The federal government had an unusually significant impact on the tone and focus of the 81st Legislative Session. The passage of the American Recovery and Reinvestment Act (ARRA) made Texas eligible for an immediate infusion of more than $16 billion in federal economic stimulus funding. At the start of the session, Governor Perry took a principled stand against accepting all the funds made available through the federal stimulus package. While Governor Perry reluctantly agreed to accept most of the $16 billion in State Fiscal Stabilization Funding, he rejected $551 million in funding to increase unemployment benefits for longer periods of time and to expand coverage to include part-time workers. The Governor’s interpretation of the changes in the state’s unemployment insurance (UI) law that would be required by the federal act was that such changes would expand coverage permanently, thus creating an ongoing, larger obligation for the state in the future. Despite a bipartisan legislative attempt to override the Governor’s decision to reject the UI funding, the end of session voter ID imbroglio blocked consideration of a vote to override.

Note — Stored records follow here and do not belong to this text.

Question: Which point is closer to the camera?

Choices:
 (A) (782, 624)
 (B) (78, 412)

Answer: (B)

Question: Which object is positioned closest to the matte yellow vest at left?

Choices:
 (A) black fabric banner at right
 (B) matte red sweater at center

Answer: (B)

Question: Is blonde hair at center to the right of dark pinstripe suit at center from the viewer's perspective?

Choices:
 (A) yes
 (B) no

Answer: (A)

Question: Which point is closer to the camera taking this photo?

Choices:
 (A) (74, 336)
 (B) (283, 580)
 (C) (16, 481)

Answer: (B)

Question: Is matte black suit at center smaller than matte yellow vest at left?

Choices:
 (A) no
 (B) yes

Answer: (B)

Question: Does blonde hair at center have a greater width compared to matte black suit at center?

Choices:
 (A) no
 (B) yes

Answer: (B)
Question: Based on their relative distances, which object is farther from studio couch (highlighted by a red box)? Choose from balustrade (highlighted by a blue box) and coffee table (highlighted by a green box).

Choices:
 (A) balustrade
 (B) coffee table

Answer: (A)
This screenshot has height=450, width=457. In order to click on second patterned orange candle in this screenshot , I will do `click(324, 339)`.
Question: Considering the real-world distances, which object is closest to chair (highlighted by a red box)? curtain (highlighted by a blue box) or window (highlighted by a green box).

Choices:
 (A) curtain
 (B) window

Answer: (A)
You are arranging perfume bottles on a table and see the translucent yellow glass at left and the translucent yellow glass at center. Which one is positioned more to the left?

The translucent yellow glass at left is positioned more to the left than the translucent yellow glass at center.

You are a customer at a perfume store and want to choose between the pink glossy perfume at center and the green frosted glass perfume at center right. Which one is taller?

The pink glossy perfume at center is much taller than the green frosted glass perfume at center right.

The Legislature sought a clear and certain understanding of how the estimated $16 billion in State Fiscal Stabilization funding could be used for the best benefit the state of Texas. Ultimately, the funds were used to plug holes in the state’s budget wherever allowable and as a consequence budget leaders, led by Senator Steve Ogden in the Senate and Representative Jim Pitts in the House, were able to craft a budget that maintained, and in several instances, even improved on current state services. Significantly, they were able to do so without having to draw on the “Rainy Day Fund”, thus leaving it available for the 82nd Session, when it is estimated to be at $9.1 billion and to be badly needed.

Overview of Issues

The following is a summary of the major issues that shaped the 81st Regular Session, with special attention given to higher education issues and to those with specific importance to the Texas A&M University System and its member institutions. Given the statewide and comprehensive reach of the education, research, and service programs delivered by its member institutions, the range of legislative issues affecting the System is broad. In addition, some issues not resolved this session are noted as likely priorities for future legislative consideration.

Higher Education Issues

In addition to the general appropriations act, several higher education policy issues were considered by the 81st Legislature. A brief overview of the most prominent is provided below. A more detailed listing of bills, organized by subject area, may be found within the body of this report.

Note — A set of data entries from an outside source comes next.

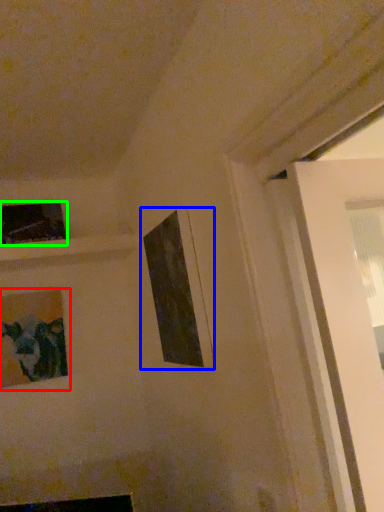 Question: Based on their relative distances, which object is farther from picture frame (highlighted by a red box)? Choose from picture frame (highlighted by a blue box) and picture frame (highlighted by a green box).

Choices:
 (A) picture frame
 (B) picture frame

Answer: (A) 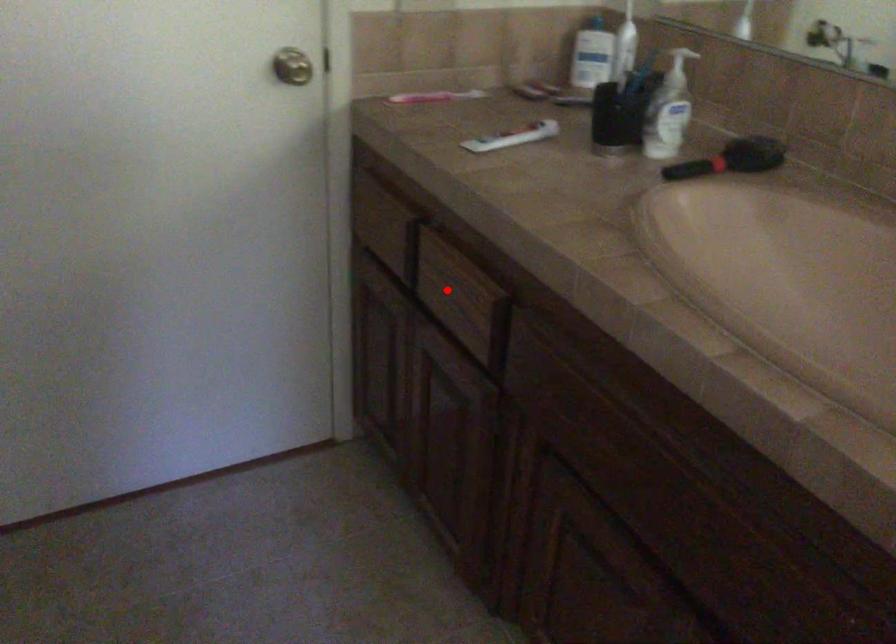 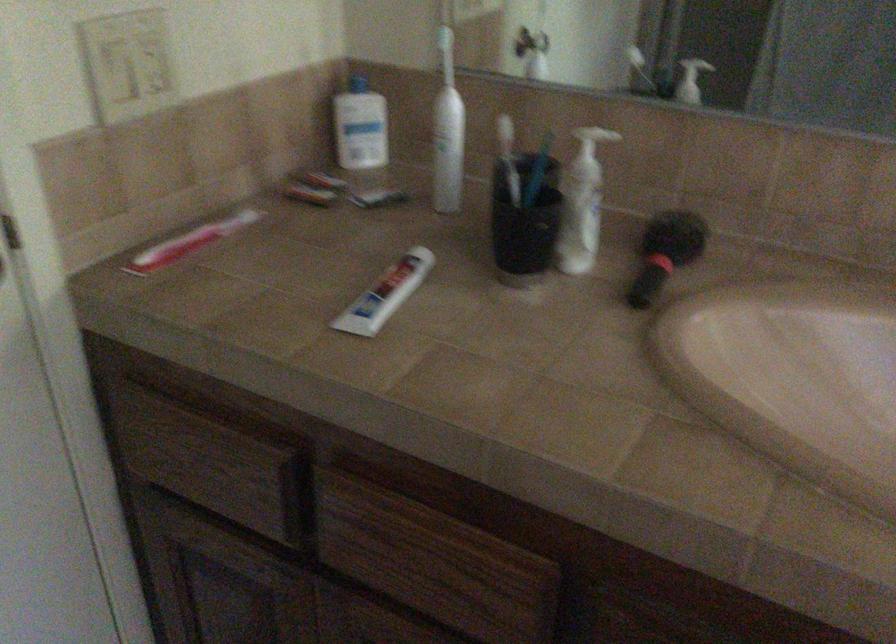 Question: I am providing you with two images of the same scene from different viewpoints. Image1 has a red point marked. In image2, the corresponding 3D location appears at what relative position? Reply with the corresponding letter.

Choices:
 (A) Closer
 (B) Farther

Answer: (A) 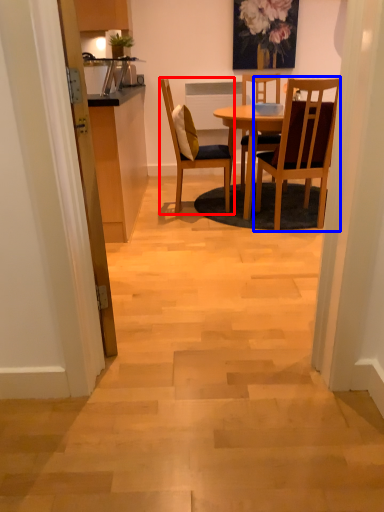 Question: Among these objects, which one is farthest to the camera, chair (highlighted by a red box) or chair (highlighted by a blue box)?

Choices:
 (A) chair
 (B) chair

Answer: (A)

National Research Universities, HB 51 (Branch/Zaffirini)

After years of discussion, the issue of growing more “Tier 1” comprehensive research universities in the state of Texas found traction and moved to the forefront of higher education priorities in the 81st Legislative Session. During the interim Senators Judith Zaffirini (D-Laredo), Florence Shapiro (R-Plano) and Robert Duncan (R-Lubbock) held hearings to take testimony, sharpen policy issues and identify performance steps necessary for certain institutions to begin their march toward so-called “Tier 1” status. Early in the Session, all three senators filed legislation containing her/his vision of how best to do so. On the House side, Representative Dan Branch (R-Dallas) and his Select Committee also conducted hearings across the state on the same issues; he filed his vision in HB 51, and it ultimately became the vehicle bill used to set forth the state’s policy and support for the development of more nationally recognized research universities, along with other policy matters affecting higher education.

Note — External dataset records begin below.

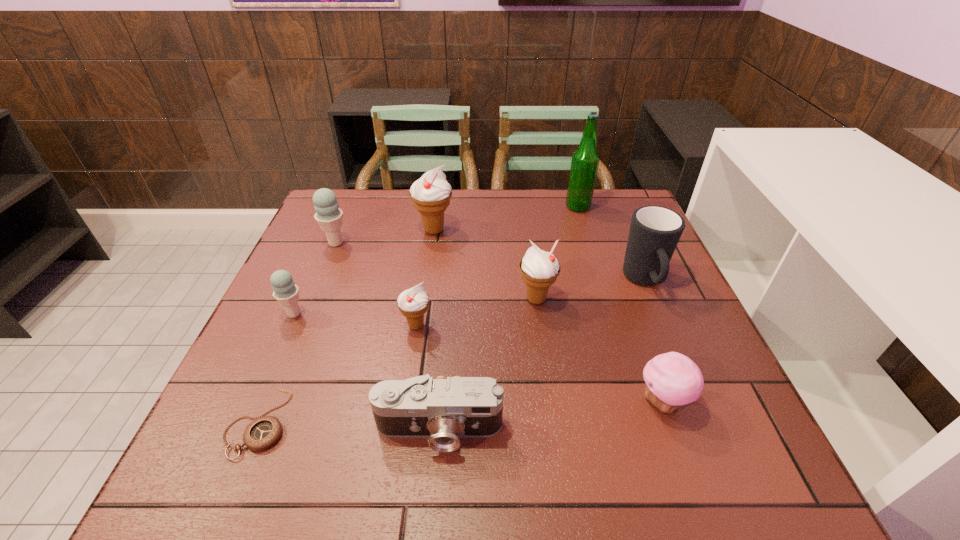 What are the coordinates of `the fifth closest icecream to the cupcake` in the screenshot? It's located at (329, 216).

Point out which icecream is positioned as the fourth nearest to the cupcake. Please provide its 2D coordinates. Your answer should be formatted as a tuple, i.e. [(x, y)], where the tuple contains the x and y coordinates of a point satisfying the conditions above.

[(285, 291)]

The image size is (960, 540). In order to click on white icecream that is the second closest to the tallest object in this screenshot , I will do `click(431, 194)`.

The height and width of the screenshot is (540, 960). Identify the location of white icecream that is the nearest to the cupcake. (539, 270). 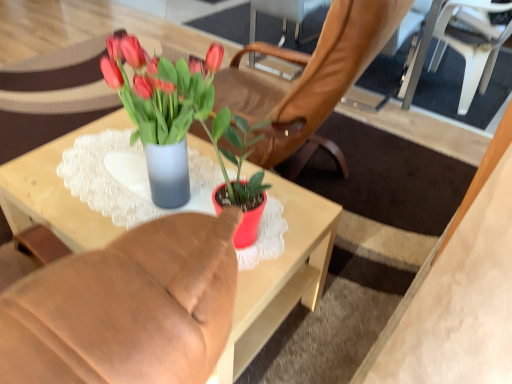 Question: Is matte glass vase at center to the left of white plastic chair at upper right from the viewer's perspective?

Choices:
 (A) no
 (B) yes

Answer: (B)

Question: Is white plastic chair at upper right at the back of matte glass vase at center?

Choices:
 (A) no
 (B) yes

Answer: (A)

Question: Is white plastic chair at upper right located within matte glass vase at center?

Choices:
 (A) yes
 (B) no

Answer: (B)

Question: Does matte glass vase at center have a lesser width compared to white plastic chair at upper right?

Choices:
 (A) no
 (B) yes

Answer: (A)

Question: From the image's perspective, would you say matte glass vase at center is positioned over white plastic chair at upper right?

HB 51 provides for the creation of a strategic plan for developing additional national research universities in Texas and requires emerging research universities to submit a long-term strategic plan to be used in achieving such status. The bill also creates the Texas Research Incentive Program (TRIP) to provide matching funds to emerging research institutions to leverage private gifts for faculty recruitment and enhancing research productivity. SB 1, the General Appropriations Act, included $50m for the TRIP. The bill also establishes the National Research University Fund (NRUF) for eligible universities to provide a dedicated, independent, and equitable source of funding so emerging research universities may achieve national prominence as major research universities.

If the constitutional amendment provided in HJR 14 passes, the “permanent” Higher Education Fund (HEF) will be abolished and its funds will be transferred to the new NRUF. Upon meeting certain specific criteria, each of the current seven emerging research institutions identified in the bill (University of Houston, Texas Tech University, UT-Dallas, UT-Arlington, UT-San Antonio, UT-El Paso, and University of North Texas) would be entitled to a proportion of the income generated by the corpus of the NRUF. The bill also provides criteria for other institutions to qualify for designation by the Coordinating Board as emerging research universities.

The bill also renames the Texas Competitive Knowledge Fund (CKF) as the Research University Development Fund (RUDF) and continues to distribute its funding based on “total research” expenditures. Total research expenditures was the method of distribution decided upon by the legislature for the CKF in 2007 because that methodology results in an equitable distribution of the funding to both Texas A&M and UT-Austin, which was one of the principal aims in creating the Fund . The purpose of the RUDF continues to be to support recruitment and retention of highly qualified faculty and enhance research productivity at research and emerging research institutions that have at least $50 million in total research. Currently, only Texas A&M, UT-Austin, University of Houston and Texas Tech Universities qualify for the CKF/RUDF; however, others may participate when they reach the $50 million research expenditure criterion.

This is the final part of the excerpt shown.